Good question. CanCon regulations were in place before we launched in 1979, though we saw increases to the mandated percentages of Canadian content in the ‘80s and ‘90s. The development of significant parts of our arts industry infrastructure, including various granting bodies like FACTOR or provincial and regional music industry associations, has been consistent over the past 40 years. We’ve also seen organizations representing the financial interest of artists like SOCAN either launch or strengthen their reach in that time, and all contribute to a symbiotic and constantly evolving, ecosystem that supports creators and gives them the tools to survive and thrive while making great art and sharing it with the world. There are always challenges to this, though as an industry, I think we’re doing an excellent job of facing and overcoming them together.

And let’s not forget the great music that Canada has produced that has rightfully earned international attention and acclaim on its own merits. From Joni Mitchell to The Guess Who to Neil Young, all the way to Sarah McLachlan, Arcade Fire, Drake, and Alessia Cara, we’ve never had a shortage of great music that, through all kinds of different means, has been embraced by global audiences.

I hate to make you play favourites, but who are some of your favourite artists you've covered over the years?

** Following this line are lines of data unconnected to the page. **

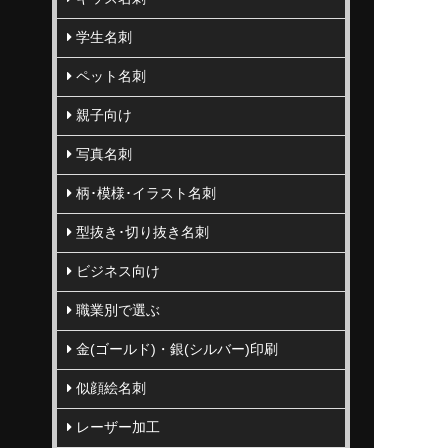
学生名刺
ペット名刺
親子向け
写真名刺
柄･模様･イラスト名刺
型抜き･切り抜き名刺
ビジネス向け
職業別で選ぶ
金(ゴールド)・銀(シルバー)印刷
似顔絵名刺
レーザー加工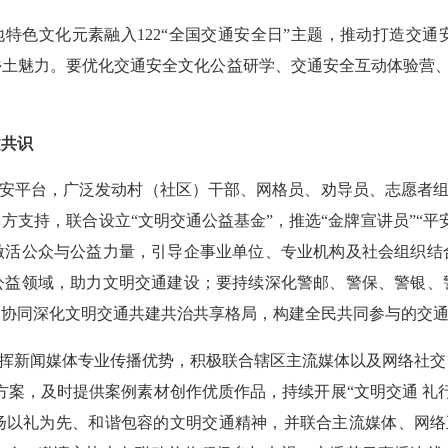
特色文化元素融入122“全国交通安全日”主题，推动打造交通
土魅力。要优化交通安全文化公益研学、交通安全互动体验营、
建共识
平台，广泛发动村（社区）干部、网格员、劝导员、志愿者组建
方支持，联合设立“文明交通公益基金”，推选“金牌宣讲员”“平
激活公众与公益力量，引导企事业单位、专业机构及社会组织结
公益领域，助力文明交通建设；要持续深化警邮、警保、警银、
元协同深化文明交通共建共治共享格局，构建全民共同参与的交
挥新闻媒体专业传播优势，积极联合辖区主流媒体以及网络社交
动方案，及时提供案例素材创作优质作品，持续开展“文明交通 
扬以礼为先
、和
谐包容的文明交通精神，并联合主流媒体、网络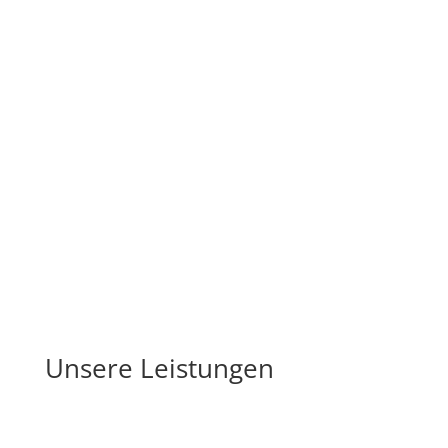
Geschäftsführung.
Chiemseer Wirtshaus
Unsere Leistungen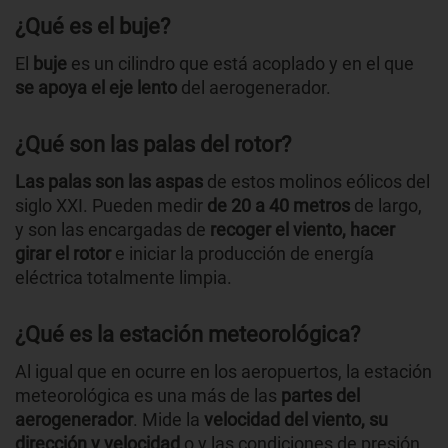
¿Qué es el buje?
El
buje
es un cilindro que está acoplado y en el que
se apoya el eje lento
del aerogenerador.
¿Qué son las palas del rotor?
Las palas son las aspas
de estos molinos eólicos del
siglo XXI. Pueden medir
de 20 a 40 metros
de largo,
y son las encargadas de
recoger el viento, hacer
girar el rotor
e iniciar la producción de energía
eléctrica totalmente limpia.
¿Qué es la estación meteorológica?
Al igual que en ocurre en los aeropuertos, la estación
meteorológica es una más de las
partes del
aerogenerador
. Mide la
velocidad del viento, su
dirección y velocidad
o y las condiciones de presión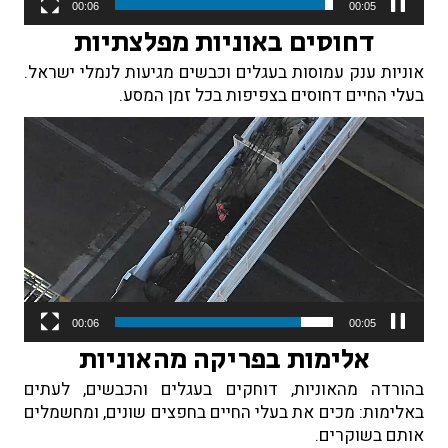
00:06
00:02
דחוסים באוניות מפלצתיות
אוניות ענק עמוסות בעגלים וכבשים מגיעות לנמלי ישראל.
בעלי החיים דחוסים בצפיפות בכל זמן המסע.
נגן
וידאו
00:06
00:01
אלימות בפריקה מהאוניות
בהורדה מהאוניות, דוחקים בעגלים והכבשים, לעתים
באלימות: מכים את בעלי החיים בחפצים שונים, ומחשמלים
אותם בשוקרים.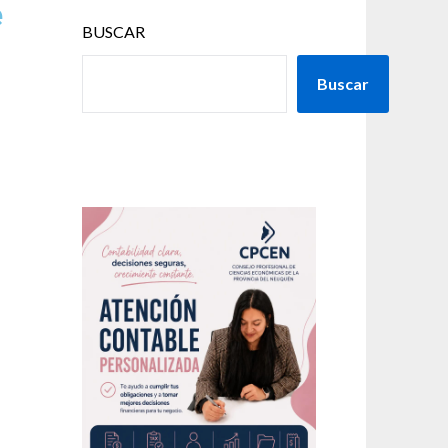
e
BUSCAR
Buscar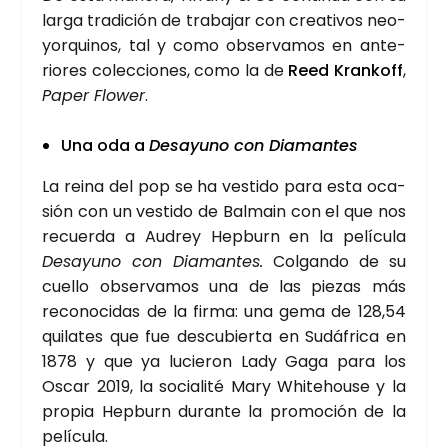
lar­ga tra­di­ción de tra­ba­jar con crea­ti­vos neo­
yor­qui­nos, tal y como obser­va­mos en ante­
rio­res colec­cio­nes, como la de
Reed Kran­koff
,
Paper Flo­wer
.
Una oda a
Desa­yuno con Dia­man­tes
La rei­na del pop se ha ves­ti­do para esta oca­
sión con un ves­ti­do de Bal­main con el que nos
recuer­da a Audrey Hep­burn en la pelí­cu­la
Desa­yuno con Dia­man­tes.
Col­gan­do de su
cue­llo obser­va­mos una de las pie­zas más
reco­no­ci­das de la fir­ma: una gema de 128,54
qui­la­tes que fue des­cu­bier­ta en Sudá­fri­ca en
1878 y que ya lucie­ron Lady Gaga para los
Oscar 2019, la socia­li­té Mary Whi­tehou­se y la
pro­pia Hep­burn duran­te la pro­mo­ción de la
pelí­cu­la.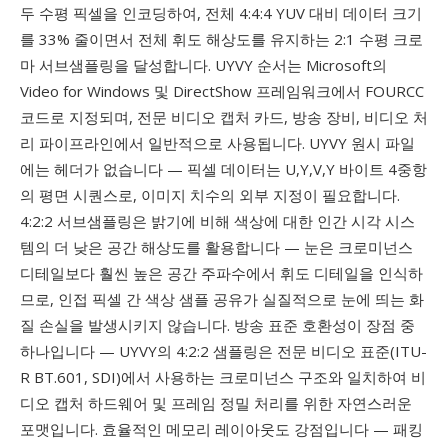
두 수평 픽셀을 인코딩하여, 전체 4:4:4 YUV 대비 데이터 크기
를 33% 줄이면서 전체 휘도 해상도를 유지하는 2:1 수평 크로
마 서브샘플링을 달성합니다. UYVY 순서는 Microsoft의
Video for Windows 및 DirectShow 프레임워크에서 FOURCC
코드로 지정되며, 전문 비디오 캡처 카드, 방송 장비, 비디오 처
리 파이프라인에서 일반적으로 사용됩니다. UYVY 원시 파일
에는 헤더가 없습니다 — 픽셀 데이터는 U,Y,V,Y 바이트 4중항
의 평면 시퀀스로, 이미지 치수의 외부 지정이 필요합니다.
4:2:2 서브샘플링은 밝기에 비해 색상에 대한 인간 시각 시스
템의 더 낮은 공간 해상도를 활용합니다 — 눈은 크로미넌스
디테일보다 훨씬 높은 공간 주파수에서 휘도 디테일을 인식하
므로, 인접 픽셀 간 색상 샘플 공유가 실질적으로 눈에 띄는 화
질 손실을 발생시키지 않습니다. 방송 표준 호환성이 장점 중
하나입니다 — UYVY의 4:2:2 샘플링은 전문 비디오 표준(ITU-
R BT.601, SDI)에서 사용하는 크로미넌스 구조와 일치하여 비
디오 캡처 하드웨어 및 프레임 정밀 처리를 위한 자연스러운
포맷입니다. 효율적인 메모리 레이아웃도 강점입니다 — 패킹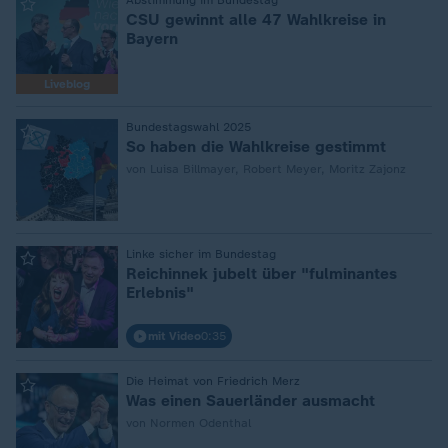
Abstimmung im Bundestag
:
CSU gewinnt alle 47 Wahlkreise in
Bayern
Liveblog
Bundestagswahl 2025
:
So haben die Wahlkreise gestimmt
von Luisa Billmayer, Robert Meyer, Moritz Zajonz
Linke sicher im Bundestag
:
Reichinnek jubelt über "fulminantes
Erlebnis"
mit Video
0:35
Die Heimat von Friedrich Merz
:
Was einen Sauerländer ausmacht
von Normen Odenthal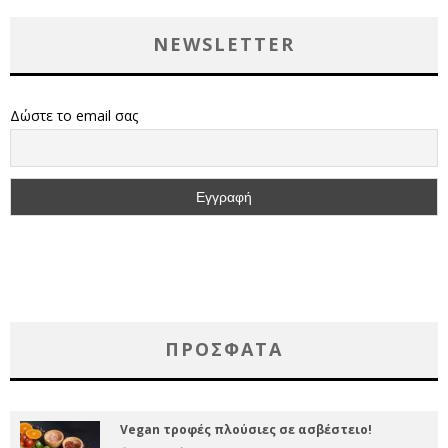
NEWSLETTER
Δώστε το email σας
ΠΡΌΣΦΑΤΑ
Vegan τροφές πλούσιες σε ασβέστειο!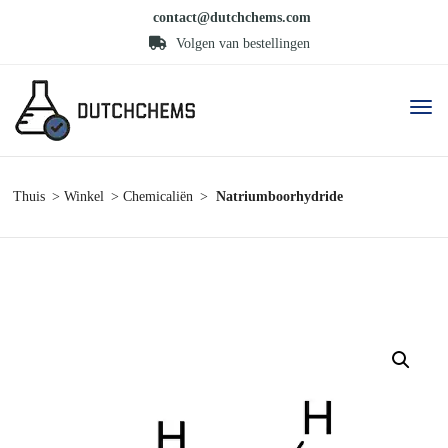
contact@dutchchems.com
Volgen van bestellingen
Thuis
Winkel
Chemicaliën
Natriumboorhydride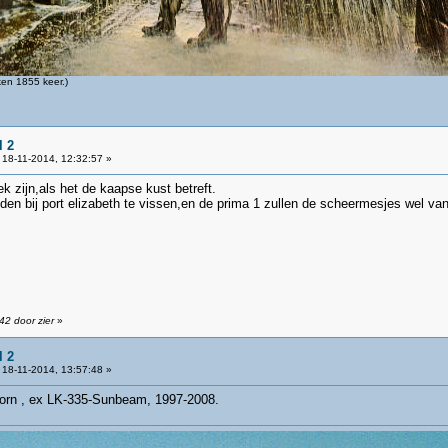
en 1855 keer.)
l 2
18-11-2014, 12:32:57 »
 zijn,als het de kaapse kust betreft.
ijden bij port elizabeth te vissen,en de prima 1 zullen de scheermesjes wel va
42 door zier
»
l 2
18-11-2014, 13:57:48 »
orn , ex LK-335-Sunbeam, 1997-2008.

Yeah, I don’t know that I can choose favourite artists—there have been so many—but I can name some that have been particularly significant on our journey. Burton Cummings graced our first-ever issue in 1979, and he and The Guess Who have been pretty prominent in our pages in the years since. We’ve also had Rush on our cover multiple times in each decade and benefited from their ongoing support. There are national treasures like Liona Boyd, The Tragically Hip, Oscar Peterson, and Alanis Morissette that broke the mold and continue to influence fresh new sounds to this day. It’s also rewarding to put genre-bending artists like Alexisonfire, Lights, Zeds Dead, and Shad on the cover. These are people making music that would’ve been simply unfathomable when we first published in 1979.

We’ve been fortunate also to have many of our favourite musicians write for the magazine over the years, too, like Alex Lifeson from Rush, James LaBrie from Dream Theater, Jully Black, Dan Hill, Kevin Young from Moist, and countless others. And, based on the overwhelming response we got from their fans the last time we featured them, we should shout out Marianas Trench, who will be on the cover of our May/June 2019 issue, which drops in a few weeks!